**Work order**. Set down the records exactly, and omit any image found in them.

**Records for this task**.

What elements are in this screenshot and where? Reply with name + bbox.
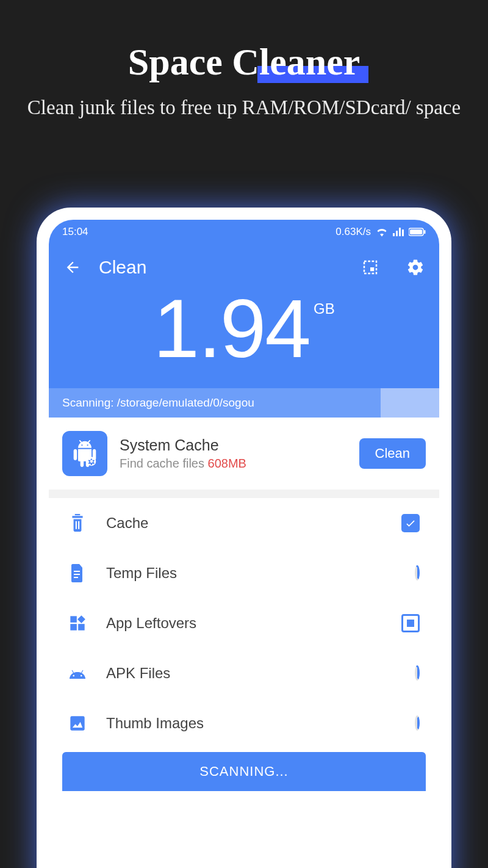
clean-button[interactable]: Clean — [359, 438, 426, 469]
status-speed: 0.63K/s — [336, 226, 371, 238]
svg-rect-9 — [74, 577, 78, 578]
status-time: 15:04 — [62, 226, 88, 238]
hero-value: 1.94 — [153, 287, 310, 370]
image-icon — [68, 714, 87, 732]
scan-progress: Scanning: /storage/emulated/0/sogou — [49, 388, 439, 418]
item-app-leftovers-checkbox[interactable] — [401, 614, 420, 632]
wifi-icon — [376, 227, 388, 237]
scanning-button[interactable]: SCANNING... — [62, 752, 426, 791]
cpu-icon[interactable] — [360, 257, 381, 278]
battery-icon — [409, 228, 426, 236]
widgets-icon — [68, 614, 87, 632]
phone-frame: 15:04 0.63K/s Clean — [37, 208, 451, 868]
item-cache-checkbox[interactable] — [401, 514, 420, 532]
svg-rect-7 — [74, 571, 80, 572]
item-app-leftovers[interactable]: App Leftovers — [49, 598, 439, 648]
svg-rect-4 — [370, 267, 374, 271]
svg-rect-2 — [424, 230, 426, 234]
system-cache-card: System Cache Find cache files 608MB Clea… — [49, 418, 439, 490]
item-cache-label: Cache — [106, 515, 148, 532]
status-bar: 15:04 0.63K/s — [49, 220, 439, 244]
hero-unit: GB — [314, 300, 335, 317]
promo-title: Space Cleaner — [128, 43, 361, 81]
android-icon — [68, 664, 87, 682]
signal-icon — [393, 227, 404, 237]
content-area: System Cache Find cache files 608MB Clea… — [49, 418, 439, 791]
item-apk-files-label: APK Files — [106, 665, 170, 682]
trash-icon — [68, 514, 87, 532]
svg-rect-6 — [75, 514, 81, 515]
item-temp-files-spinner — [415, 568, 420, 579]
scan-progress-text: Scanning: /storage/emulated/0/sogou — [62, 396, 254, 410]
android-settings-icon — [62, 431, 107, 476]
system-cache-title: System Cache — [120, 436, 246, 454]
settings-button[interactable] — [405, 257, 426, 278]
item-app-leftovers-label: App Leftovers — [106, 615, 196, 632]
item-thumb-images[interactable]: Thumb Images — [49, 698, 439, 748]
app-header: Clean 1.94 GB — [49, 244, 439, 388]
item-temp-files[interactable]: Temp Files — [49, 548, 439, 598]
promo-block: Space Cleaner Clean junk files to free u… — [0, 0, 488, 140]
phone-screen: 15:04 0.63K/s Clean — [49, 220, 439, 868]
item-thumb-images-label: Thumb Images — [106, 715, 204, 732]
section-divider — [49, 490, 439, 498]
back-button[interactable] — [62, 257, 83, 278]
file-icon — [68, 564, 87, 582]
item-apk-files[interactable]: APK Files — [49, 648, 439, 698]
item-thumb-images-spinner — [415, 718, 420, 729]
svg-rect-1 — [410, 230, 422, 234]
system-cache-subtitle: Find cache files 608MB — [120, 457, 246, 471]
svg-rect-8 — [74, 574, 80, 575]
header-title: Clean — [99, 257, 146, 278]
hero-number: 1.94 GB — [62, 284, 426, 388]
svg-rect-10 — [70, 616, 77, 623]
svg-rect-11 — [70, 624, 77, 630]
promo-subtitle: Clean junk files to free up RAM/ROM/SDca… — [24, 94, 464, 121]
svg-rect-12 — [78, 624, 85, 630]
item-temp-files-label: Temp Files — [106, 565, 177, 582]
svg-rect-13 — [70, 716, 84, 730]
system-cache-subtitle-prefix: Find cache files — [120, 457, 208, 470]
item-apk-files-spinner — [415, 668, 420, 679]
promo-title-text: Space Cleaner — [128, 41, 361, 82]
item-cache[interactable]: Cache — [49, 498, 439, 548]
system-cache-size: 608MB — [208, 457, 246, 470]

**Finished exercise**.
What elements are in this screenshot and where? Reply with name + bbox.
clean-button[interactable]: Clean — [359, 438, 426, 469]
status-speed: 0.63K/s — [336, 226, 371, 238]
svg-rect-9 — [74, 577, 78, 578]
status-time: 15:04 — [62, 226, 88, 238]
hero-value: 1.94 — [153, 287, 310, 370]
image-icon — [68, 714, 87, 732]
scan-progress: Scanning: /storage/emulated/0/sogou — [49, 388, 439, 418]
item-app-leftovers-checkbox[interactable] — [401, 614, 420, 632]
wifi-icon — [376, 227, 388, 237]
scanning-button[interactable]: SCANNING... — [62, 752, 426, 791]
cpu-icon[interactable] — [360, 257, 381, 278]
battery-icon — [409, 228, 426, 236]
widgets-icon — [68, 614, 87, 632]
phone-frame: 15:04 0.63K/s Clean — [37, 208, 451, 868]
item-cache-checkbox[interactable] — [401, 514, 420, 532]
svg-rect-7 — [74, 571, 80, 572]
item-app-leftovers[interactable]: App Leftovers — [49, 598, 439, 648]
svg-rect-4 — [370, 267, 374, 271]
svg-rect-2 — [424, 230, 426, 234]
system-cache-card: System Cache Find cache files 608MB Clea… — [49, 418, 439, 490]
item-cache-label: Cache — [106, 515, 148, 532]
status-bar: 15:04 0.63K/s — [49, 220, 439, 244]
hero-unit: GB — [314, 300, 335, 317]
promo-title: Space Cleaner — [128, 43, 361, 81]
android-icon — [68, 664, 87, 682]
signal-icon — [393, 227, 404, 237]
content-area: System Cache Find cache files 608MB Clea… — [49, 418, 439, 791]
item-apk-files-label: APK Files — [106, 665, 170, 682]
trash-icon — [68, 514, 87, 532]
svg-rect-6 — [75, 514, 81, 515]
item-temp-files-spinner — [415, 568, 420, 579]
scan-progress-text: Scanning: /storage/emulated/0/sogou — [62, 396, 254, 410]
android-settings-icon — [62, 431, 107, 476]
system-cache-title: System Cache — [120, 436, 246, 454]
settings-button[interactable] — [405, 257, 426, 278]
item-app-leftovers-label: App Leftovers — [106, 615, 196, 632]
item-thumb-images[interactable]: Thumb Images — [49, 698, 439, 748]
app-header: Clean 1.94 GB — [49, 244, 439, 388]
item-temp-files[interactable]: Temp Files — [49, 548, 439, 598]
promo-block: Space Cleaner Clean junk files to free u… — [0, 0, 488, 140]
phone-screen: 15:04 0.63K/s Clean — [49, 220, 439, 868]
item-thumb-images-label: Thumb Images — [106, 715, 204, 732]
section-divider — [49, 490, 439, 498]
back-button[interactable] — [62, 257, 83, 278]
file-icon — [68, 564, 87, 582]
item-apk-files[interactable]: APK Files — [49, 648, 439, 698]
item-thumb-images-spinner — [415, 718, 420, 729]
svg-rect-1 — [410, 230, 422, 234]
system-cache-subtitle: Find cache files 608MB — [120, 457, 246, 471]
svg-rect-8 — [74, 574, 80, 575]
header-title: Clean — [99, 257, 146, 278]
hero-number: 1.94 GB — [62, 284, 426, 388]
svg-rect-10 — [70, 616, 77, 623]
svg-rect-11 — [70, 624, 77, 630]
promo-subtitle: Clean junk files to free up RAM/ROM/SDca… — [24, 94, 464, 121]
svg-rect-12 — [78, 624, 85, 630]
item-temp-files-label: Temp Files — [106, 565, 177, 582]
svg-rect-13 — [70, 716, 84, 730]
system-cache-subtitle-prefix: Find cache files — [120, 457, 208, 470]
item-apk-files-spinner — [415, 668, 420, 679]
promo-title-text: Space Cleaner — [128, 41, 361, 82]
item-cache[interactable]: Cache — [49, 498, 439, 548]
system-cache-size: 608MB — [208, 457, 246, 470]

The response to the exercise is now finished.